→ **About this task**:
Scan the records below and copy every line that contains the string "Microsoft".

→ **Given records**:
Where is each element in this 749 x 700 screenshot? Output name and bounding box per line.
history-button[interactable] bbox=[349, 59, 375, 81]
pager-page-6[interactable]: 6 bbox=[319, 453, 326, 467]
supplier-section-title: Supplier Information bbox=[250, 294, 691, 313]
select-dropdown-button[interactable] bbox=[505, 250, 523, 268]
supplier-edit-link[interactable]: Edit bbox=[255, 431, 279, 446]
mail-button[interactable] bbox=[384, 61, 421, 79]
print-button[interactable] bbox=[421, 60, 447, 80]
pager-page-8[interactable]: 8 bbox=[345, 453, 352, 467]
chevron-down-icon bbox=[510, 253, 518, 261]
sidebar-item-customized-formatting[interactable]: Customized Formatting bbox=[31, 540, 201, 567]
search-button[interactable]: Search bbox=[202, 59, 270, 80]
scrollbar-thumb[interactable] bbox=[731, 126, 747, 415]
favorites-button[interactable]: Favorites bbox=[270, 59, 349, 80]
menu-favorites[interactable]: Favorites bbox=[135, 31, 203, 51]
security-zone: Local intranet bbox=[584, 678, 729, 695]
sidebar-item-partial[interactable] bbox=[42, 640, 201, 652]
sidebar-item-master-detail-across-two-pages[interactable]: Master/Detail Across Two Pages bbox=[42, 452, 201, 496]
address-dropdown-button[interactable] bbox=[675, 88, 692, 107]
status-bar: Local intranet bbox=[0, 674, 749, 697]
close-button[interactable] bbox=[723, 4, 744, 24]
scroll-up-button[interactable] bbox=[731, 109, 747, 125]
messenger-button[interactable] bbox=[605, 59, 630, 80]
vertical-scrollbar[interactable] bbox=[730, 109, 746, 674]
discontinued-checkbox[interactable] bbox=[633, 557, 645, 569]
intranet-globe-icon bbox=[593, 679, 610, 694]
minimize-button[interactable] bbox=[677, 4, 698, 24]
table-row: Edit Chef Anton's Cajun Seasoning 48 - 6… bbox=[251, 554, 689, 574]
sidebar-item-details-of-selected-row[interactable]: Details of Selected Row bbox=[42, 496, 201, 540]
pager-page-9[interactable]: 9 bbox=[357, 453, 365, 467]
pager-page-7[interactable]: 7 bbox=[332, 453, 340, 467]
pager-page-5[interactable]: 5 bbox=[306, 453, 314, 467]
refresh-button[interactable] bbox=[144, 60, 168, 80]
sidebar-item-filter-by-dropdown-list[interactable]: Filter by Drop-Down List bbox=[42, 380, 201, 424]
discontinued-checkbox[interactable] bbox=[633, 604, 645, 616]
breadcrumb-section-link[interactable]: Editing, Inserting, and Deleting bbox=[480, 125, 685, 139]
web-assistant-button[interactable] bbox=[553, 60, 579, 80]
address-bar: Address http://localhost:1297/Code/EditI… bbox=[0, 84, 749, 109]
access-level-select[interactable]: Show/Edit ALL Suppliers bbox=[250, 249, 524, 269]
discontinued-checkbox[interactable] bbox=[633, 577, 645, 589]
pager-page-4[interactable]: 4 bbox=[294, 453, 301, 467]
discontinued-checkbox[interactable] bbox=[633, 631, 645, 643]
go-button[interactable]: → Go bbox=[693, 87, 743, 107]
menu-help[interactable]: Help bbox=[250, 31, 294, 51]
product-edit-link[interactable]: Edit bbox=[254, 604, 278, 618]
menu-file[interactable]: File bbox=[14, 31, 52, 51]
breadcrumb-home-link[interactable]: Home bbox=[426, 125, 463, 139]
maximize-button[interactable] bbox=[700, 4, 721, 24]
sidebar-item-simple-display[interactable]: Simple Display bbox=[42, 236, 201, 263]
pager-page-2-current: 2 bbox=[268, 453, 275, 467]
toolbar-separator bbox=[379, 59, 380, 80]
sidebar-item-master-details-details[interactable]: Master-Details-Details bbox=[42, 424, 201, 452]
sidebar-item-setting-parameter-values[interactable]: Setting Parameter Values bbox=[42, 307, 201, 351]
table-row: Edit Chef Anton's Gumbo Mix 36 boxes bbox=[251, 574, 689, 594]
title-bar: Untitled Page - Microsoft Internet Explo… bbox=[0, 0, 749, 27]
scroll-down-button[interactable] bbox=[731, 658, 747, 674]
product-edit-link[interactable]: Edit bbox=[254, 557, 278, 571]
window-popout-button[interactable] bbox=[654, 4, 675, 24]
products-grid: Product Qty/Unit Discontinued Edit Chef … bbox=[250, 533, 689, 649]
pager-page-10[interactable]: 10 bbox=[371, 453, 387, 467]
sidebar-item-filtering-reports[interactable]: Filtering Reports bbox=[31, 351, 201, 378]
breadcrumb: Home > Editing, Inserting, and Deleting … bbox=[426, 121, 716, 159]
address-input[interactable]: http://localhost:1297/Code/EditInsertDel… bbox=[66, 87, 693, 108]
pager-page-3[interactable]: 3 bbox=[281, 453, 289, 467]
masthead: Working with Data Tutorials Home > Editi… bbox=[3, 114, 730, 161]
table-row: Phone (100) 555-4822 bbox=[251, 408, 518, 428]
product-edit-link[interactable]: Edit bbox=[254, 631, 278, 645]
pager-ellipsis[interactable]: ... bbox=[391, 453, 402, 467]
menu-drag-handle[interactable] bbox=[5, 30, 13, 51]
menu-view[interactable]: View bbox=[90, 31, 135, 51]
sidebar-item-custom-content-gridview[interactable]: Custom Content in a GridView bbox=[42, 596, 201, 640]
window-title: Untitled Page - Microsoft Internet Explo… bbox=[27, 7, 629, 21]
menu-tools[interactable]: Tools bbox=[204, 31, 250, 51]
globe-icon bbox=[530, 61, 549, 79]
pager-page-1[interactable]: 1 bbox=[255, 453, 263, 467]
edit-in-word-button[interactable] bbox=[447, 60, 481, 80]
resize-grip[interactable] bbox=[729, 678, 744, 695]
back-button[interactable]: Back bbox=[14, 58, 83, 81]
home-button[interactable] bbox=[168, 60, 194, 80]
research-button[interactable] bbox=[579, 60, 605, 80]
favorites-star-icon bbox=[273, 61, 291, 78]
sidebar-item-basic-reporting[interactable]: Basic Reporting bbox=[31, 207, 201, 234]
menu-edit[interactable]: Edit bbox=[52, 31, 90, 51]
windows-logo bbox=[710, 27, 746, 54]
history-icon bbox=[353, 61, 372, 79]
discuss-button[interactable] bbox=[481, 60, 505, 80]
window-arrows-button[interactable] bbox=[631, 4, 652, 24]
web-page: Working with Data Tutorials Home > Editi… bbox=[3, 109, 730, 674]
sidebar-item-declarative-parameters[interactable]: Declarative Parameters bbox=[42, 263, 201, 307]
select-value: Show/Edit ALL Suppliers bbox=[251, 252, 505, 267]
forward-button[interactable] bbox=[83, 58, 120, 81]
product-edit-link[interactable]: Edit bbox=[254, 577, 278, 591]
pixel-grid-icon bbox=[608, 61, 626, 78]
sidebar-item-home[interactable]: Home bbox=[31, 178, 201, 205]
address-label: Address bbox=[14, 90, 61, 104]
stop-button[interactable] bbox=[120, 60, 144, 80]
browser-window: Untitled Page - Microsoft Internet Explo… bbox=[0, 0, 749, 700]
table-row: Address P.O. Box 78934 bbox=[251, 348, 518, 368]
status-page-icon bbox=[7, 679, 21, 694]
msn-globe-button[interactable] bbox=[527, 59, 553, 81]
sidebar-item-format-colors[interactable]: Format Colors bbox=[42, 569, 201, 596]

→ **Output of the exercise**:
title-bar: Untitled Page - Microsoft Internet Explo… bbox=[0, 0, 749, 27]
window-title: Untitled Page - Microsoft Internet Explo… bbox=[27, 7, 629, 21]
browser-window: Untitled Page - Microsoft Internet Explo… bbox=[0, 0, 749, 700]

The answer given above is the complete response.